Als positiver Aspekt dieser Strategie lässt sich das Wachstum auf dem PC Markt ansehen; der Nachteil ist, dass so jeglicher Mitbewerber daran gehindert wird, eine starke Position mit jeglicher Technologie zu erreichen, die Intels Dominanz über PC Hardware bedroht hätte. Deshalb konnte Intel es sich nicht erlauben, IBM den Microchannel Bus durchsetzen zu lassen; nicht nur als konkurrierender Kern der PC Architektur sondern auch, weil IBM kein Interesse daran hatte, die Bandbreite zur Verfügung zu stellen, die ein Konkurrieren mit High-End-Systemen ermöglicht hätte. Strategisch betrachtet, gleicht dieser Effekt der alten römischen Praxis, alle Hütten und Wälder im näheren Umkreis ihrer Burgen zu zerstören. Keine konkurrierende Architektur ist nahe Intels Plattform erlaubt; alles muss vereinheitlicht werden. Dies aber schön, ordentlich und wohl-reguliert: Schnittstellen sollten "offen aber nicht frei" sein.

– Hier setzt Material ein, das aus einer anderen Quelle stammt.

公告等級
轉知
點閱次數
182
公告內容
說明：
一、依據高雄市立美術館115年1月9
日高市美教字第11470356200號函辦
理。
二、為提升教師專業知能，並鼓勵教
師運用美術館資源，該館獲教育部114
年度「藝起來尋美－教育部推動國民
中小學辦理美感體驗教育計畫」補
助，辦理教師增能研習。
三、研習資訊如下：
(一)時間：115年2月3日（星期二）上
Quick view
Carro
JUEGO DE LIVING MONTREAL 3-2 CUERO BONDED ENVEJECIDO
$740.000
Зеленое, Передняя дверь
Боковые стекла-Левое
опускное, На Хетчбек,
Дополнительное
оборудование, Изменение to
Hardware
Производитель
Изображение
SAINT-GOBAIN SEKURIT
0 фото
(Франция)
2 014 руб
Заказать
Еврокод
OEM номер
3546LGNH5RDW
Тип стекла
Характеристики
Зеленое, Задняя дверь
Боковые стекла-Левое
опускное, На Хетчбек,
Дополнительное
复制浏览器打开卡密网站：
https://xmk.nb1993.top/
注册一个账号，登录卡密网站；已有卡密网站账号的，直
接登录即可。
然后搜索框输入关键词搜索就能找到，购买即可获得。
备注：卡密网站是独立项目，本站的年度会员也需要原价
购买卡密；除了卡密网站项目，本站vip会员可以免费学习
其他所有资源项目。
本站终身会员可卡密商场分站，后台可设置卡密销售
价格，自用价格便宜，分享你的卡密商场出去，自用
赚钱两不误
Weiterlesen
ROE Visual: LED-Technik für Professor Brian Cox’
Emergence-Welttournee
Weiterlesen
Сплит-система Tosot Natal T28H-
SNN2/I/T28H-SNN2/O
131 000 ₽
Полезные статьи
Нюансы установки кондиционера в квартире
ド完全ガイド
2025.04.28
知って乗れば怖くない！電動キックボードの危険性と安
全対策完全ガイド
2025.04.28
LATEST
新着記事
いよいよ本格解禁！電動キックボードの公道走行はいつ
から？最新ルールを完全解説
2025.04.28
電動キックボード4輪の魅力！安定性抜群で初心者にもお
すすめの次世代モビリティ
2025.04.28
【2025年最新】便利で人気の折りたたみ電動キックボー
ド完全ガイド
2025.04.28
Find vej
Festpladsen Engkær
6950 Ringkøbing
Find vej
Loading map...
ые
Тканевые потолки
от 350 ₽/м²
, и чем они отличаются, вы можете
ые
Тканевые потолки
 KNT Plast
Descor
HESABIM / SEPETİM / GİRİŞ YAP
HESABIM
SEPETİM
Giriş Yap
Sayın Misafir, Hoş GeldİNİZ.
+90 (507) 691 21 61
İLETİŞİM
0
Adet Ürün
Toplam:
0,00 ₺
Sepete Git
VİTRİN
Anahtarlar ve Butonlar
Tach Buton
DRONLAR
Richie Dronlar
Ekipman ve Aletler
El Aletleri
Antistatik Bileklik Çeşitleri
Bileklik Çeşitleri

Der Konsortium-Ansatz hat sich zu einer sehr effektiven Methode, die Antitrust-Gesetzgebung zu umgehen entwickelt. Bisher scheint sich die Obrigkeit nicht allzu viele Sorgen über solche Konsortien zu machen - so lange wie die Standards für alle Firmen offen und zugänglich sind. Sie sollte vielleicht ein bisschen cleverer werden.

Sollte Fritz Hollings sein Gesetz durch den Kongress bekommen wird TCPA natürlich zwingend vorgeschrieben und das Antitrust Problem wäre dann vom Tisch, zumindest in Amerika. Bleibt zu hoffen, dass die Europäer mehr Rückgrat beweisen.